Transformers are pre-trained in GPT models and such other large language models. Transformers undergo semi-supervised learning involving un-supervised pretraining followed by supervised fine tuning.
Pre-training data set is larger than the one for fine tuning.
Transformers use attention mechanism processing all tokens simultaneously. They calculate attention weights between them in successive layers. Attention mechanism only uses information about other tokens from the lower layers. Hence it can be computed for all tokens in parallel. This improves training speed.
Adaptive optimizers are used to train transformers, e.g. Adam. It recursively estimates momentum and the learning rate separately for each parameter at each step. In practice, the batch sizes are larger. More than 1000 are usually employed.
Semi-Supervised Learning
This is a machine learning (ML) technique that falls between supervised and unsupervised learning. IT uses small amount of labelled data to train a model. Its aim is to learn a function that can adequately predict the output variable based on the input data.
Unsupervised Learning
These are algorithms that learn patterns of unlabelled data. Here three main tasks are performed –clustering, association and dimensionality reduction.
Clustering is a data mining technique. It groups unlabelled data based on their similarities or differences. Clustering algorithms are used to process raw, unclassified data objects into groups represented by structures/patterns in the data.
Association is also a data mining technique that discovers the probability of co-occurrence of items in a collection. It is used to find patterns in the data that can be represented as rules. Association rules are if-then statements. These help to show probability relationships between data items within large data sets.
Dimensionality reduction is the process of reducing the number of random variables under consideration by obtaining a set of principal variables. It can be divided into features selection and feature extraction. Feature selection is a sub-set of relevant features for use in model construction. Feature extraction is the process of transforming data from a high-dimensional space into a space of lower dimensions.
Training the transformer involves passing the input sequence through transformer encoder and generating the output sequence using the decoder block. During the training, the model is optimized using backpropagation and a loss function, such as cross-entropy.
Attention mechanism tells us that we need to process the information about what is important and ignore the rest. Attention is equal to similarity (q, k) where q represents a query and k represents a key. The key that matches most to query should be detected.
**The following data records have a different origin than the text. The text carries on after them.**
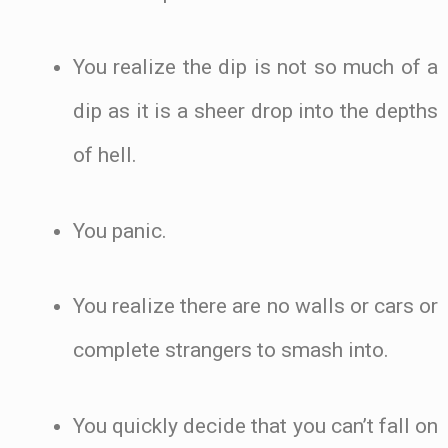
You realize the dip is not so much of a
dip as it is a sheer drop into the depths
of hell.
You panic.
You realize there are no walls or cars or
complete strangers to smash into.
You quickly decide that you can’t fall on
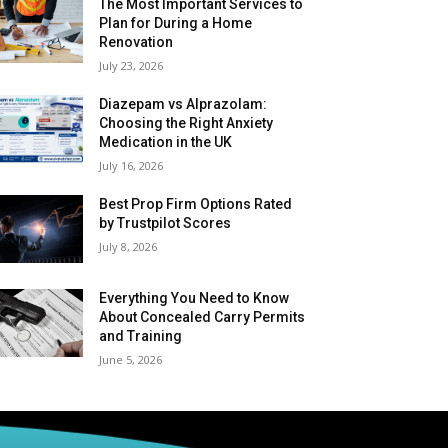
The Most Important Services to
Plan for During a Home
Renovation
July 23, 2026
Diazepam vs Alprazolam:
Choosing the Right Anxiety
Medication in the UK
July 16, 2026
Best Prop Firm Options Rated
by Trustpilot Scores
July 8, 2026
Everything You Need to Know
About Concealed Carry Permits
and Training
June 5, 2026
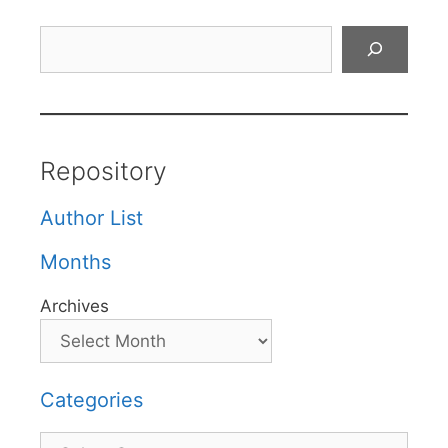
Search
Repository
Author List
Months
Archives
Categories
Categories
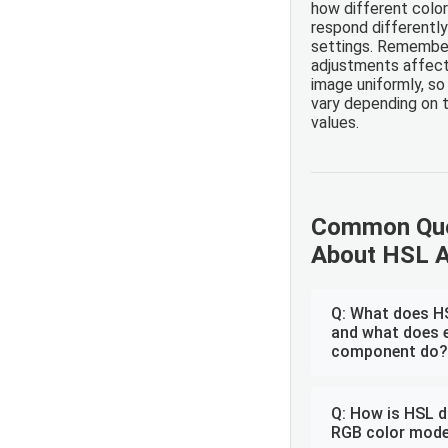
how different color
respond differentl
settings. Remembe
adjustments affect 
image uniformly, so
vary depending on t
values.
Common Que
About HSL 
Q: What does H
and what does 
component do?
Q: How is HSL d
RGB color mode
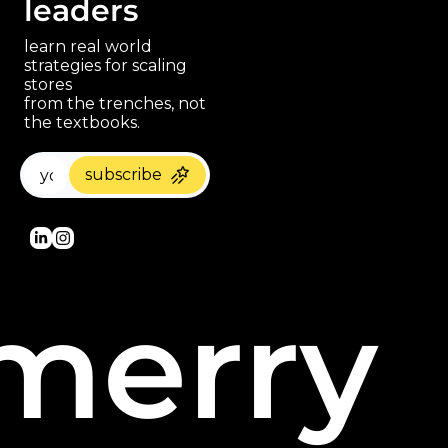
leaders
learn real world 
strategies for scaling 
stores 
paragraph
from the trenches, not 
the textbooks.
subscribe
merry 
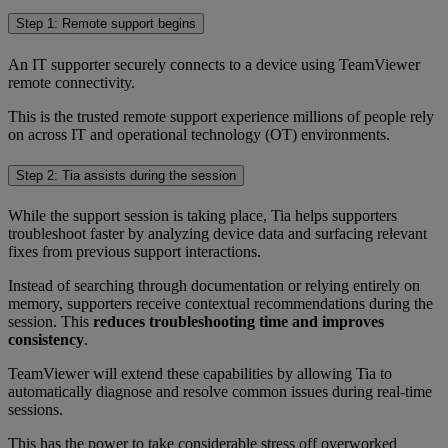
Step 1: Remote support begins
An IT supporter securely connects to a device using TeamViewer
remote connectivity.
This is the trusted remote support experience millions of people rely
on across IT and operational technology (OT) environments.
Step 2: Tia assists during the session
While the support session is taking place, Tia helps supporters
troubleshoot faster by analyzing device data and surfacing relevant
fixes from previous support interactions.
Instead of searching through documentation or relying entirely on
memory, supporters receive contextual recommendations during the
session. This
reduces troubleshooting time and improves
consistency
.
TeamViewer will extend these capabilities by allowing Tia to
automatically diagnose and resolve common issues during real-time
sessions.
This has the power to take considerable stress off overworked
It is accessing a database.
Attention is equal to softmax into q, k divided by underroot d and multiplied by v. Underroot d refers to dimensionality of the vectors. Then we consider a softmax function. We are telling algorithm where to pay attention. If the attention score is 0, then no attention is paid to those parts. If the attention score is 1, then we care about the pixel or one hot vector. When we have probability distribution, it is easier to do computation.
In vision transformers, we need a few more things for transformers, though Vaswani contends ‘Attention Is All That You Need.’
We start at the bottom and move up. There are input embeddings. It requires some experimentation. Take the data and represent it in some different way. You can do this by patching, convolutions, linear networks or something else. The embedded data is referred to as tokens.
After this, there is positional embedding (PE). It is a way to express how data lines up in a positional relationship. It is necessary because we deal with a sequence of data. If we do not add information about how that data lies within a sequence, it is going to be difficult to learn about the relationships in a sequence.
PE is commonly done in terms of sine and cosine.
Multi-headed Attention
Attention shows relations between pairs of data. If there are two heads of attention, it shows relationships of pairs of data. Three heads means relations among pairs of pairs of pairs. And so on. It is a hyper-parameter. The code is modified to multi-head attention (MHA layer).
It is then added and normalized. It is sent through a feedforward network. It is added with a residual layer and normalized again. This is repeated.